» **Stored records**:

# # #

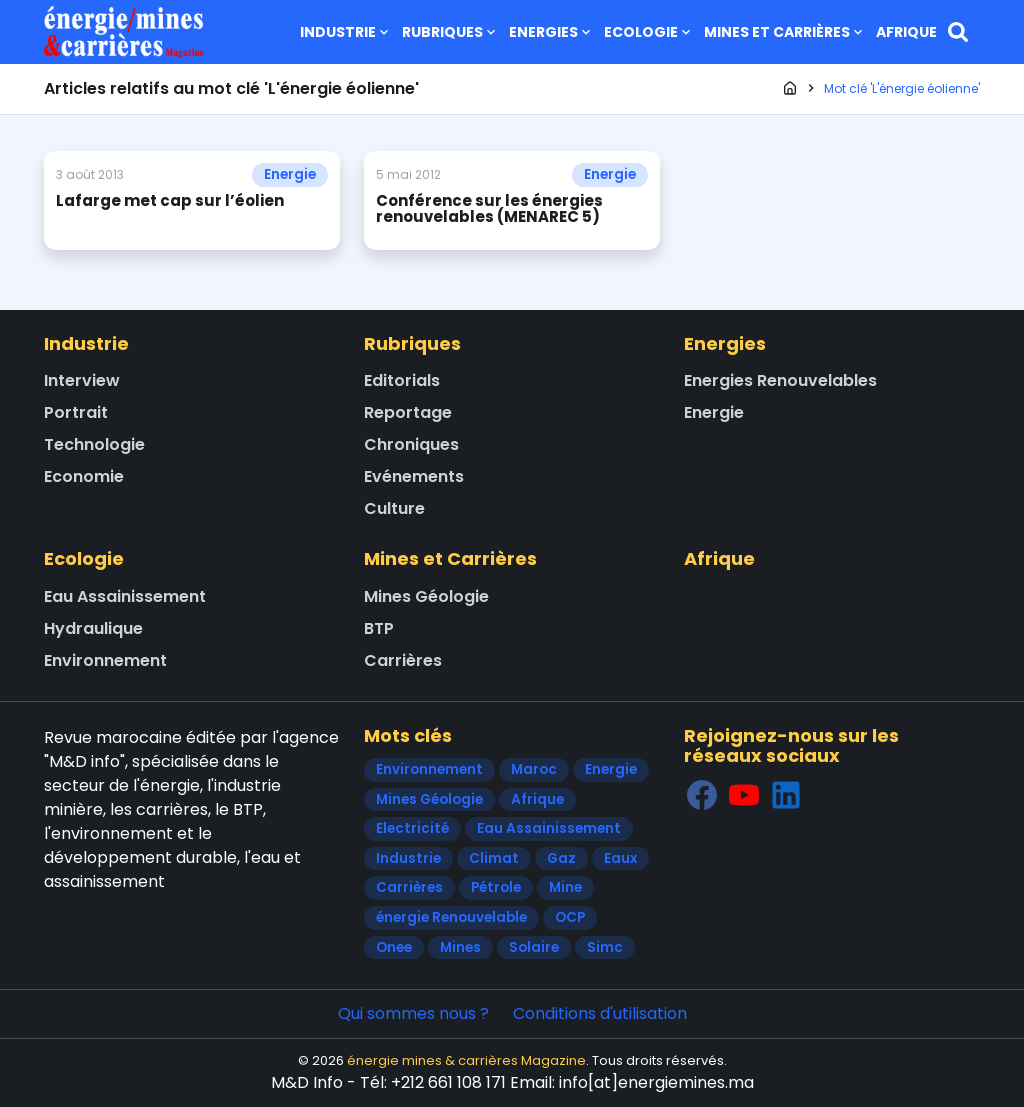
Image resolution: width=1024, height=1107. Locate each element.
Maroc (534, 769)
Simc (605, 947)
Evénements (414, 476)
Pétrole (496, 887)
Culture (394, 508)
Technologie (94, 444)
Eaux (620, 858)
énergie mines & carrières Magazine (466, 1060)
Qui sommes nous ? (413, 1013)
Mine (565, 887)
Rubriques (450, 32)
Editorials (402, 380)
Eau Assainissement (125, 596)
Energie (290, 174)
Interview (82, 380)
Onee (394, 947)
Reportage (408, 412)
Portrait (76, 412)
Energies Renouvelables (780, 380)
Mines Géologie (426, 596)
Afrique (906, 32)
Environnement (105, 660)
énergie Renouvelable (451, 917)
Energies (551, 32)
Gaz (561, 858)
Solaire (534, 947)
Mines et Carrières (785, 32)
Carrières (403, 660)
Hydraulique (93, 628)
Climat (494, 858)
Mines (460, 947)
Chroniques (411, 444)
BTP (379, 628)
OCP (570, 917)
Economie (84, 476)
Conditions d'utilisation (600, 1013)
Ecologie (649, 32)
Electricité (412, 828)
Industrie (346, 32)
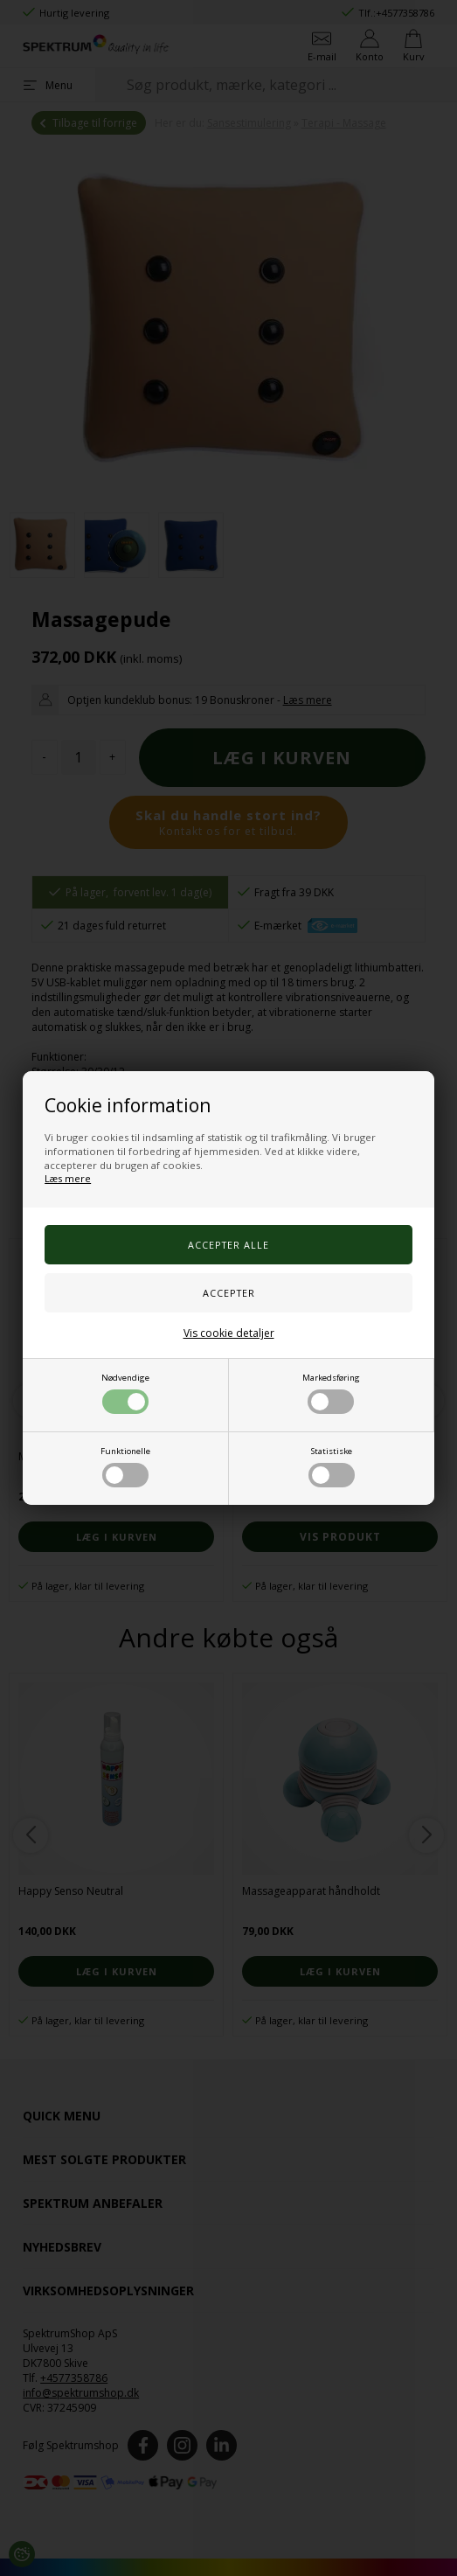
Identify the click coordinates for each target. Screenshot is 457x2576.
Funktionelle (125, 1466)
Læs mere (68, 1178)
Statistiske (331, 1466)
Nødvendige (125, 1393)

# # #

» **What to do**:
What's needed here is an exact repeat of all the records above, pictures excluded.

» **Exercise output**:
Image resolution: width=1024, height=1107. Locate each element.
Maroc (534, 769)
Simc (605, 947)
Evénements (414, 476)
Pétrole (496, 887)
Culture (394, 508)
Technologie (94, 444)
Eaux (620, 858)
énergie mines & carrières Magazine (466, 1060)
Qui sommes nous ? (413, 1013)
Mine (565, 887)
Rubriques (450, 32)
Editorials (402, 380)
Eau Assainissement (125, 596)
Energie (290, 174)
Interview (82, 380)
Onee (394, 947)
Reportage (408, 412)
Portrait (76, 412)
Energies Renouvelables (780, 380)
Mines Géologie (426, 596)
Afrique (906, 32)
Environnement (105, 660)
énergie Renouvelable (451, 917)
Energies (551, 32)
Gaz (561, 858)
Solaire (534, 947)
Mines et Carrières (785, 32)
Carrières (403, 660)
Hydraulique (93, 628)
Climat (494, 858)
Mines (460, 947)
Chroniques (411, 444)
BTP (379, 628)
OCP (570, 917)
Economie (84, 476)
Conditions d'utilisation (600, 1013)
Ecologie (649, 32)
Electricité (412, 828)
Industrie (346, 32)
Identify the click coordinates for each target. Screenshot is 457x2576.
Funktionelle (125, 1466)
Læs mere (68, 1178)
Statistiske (331, 1466)
Nødvendige (125, 1393)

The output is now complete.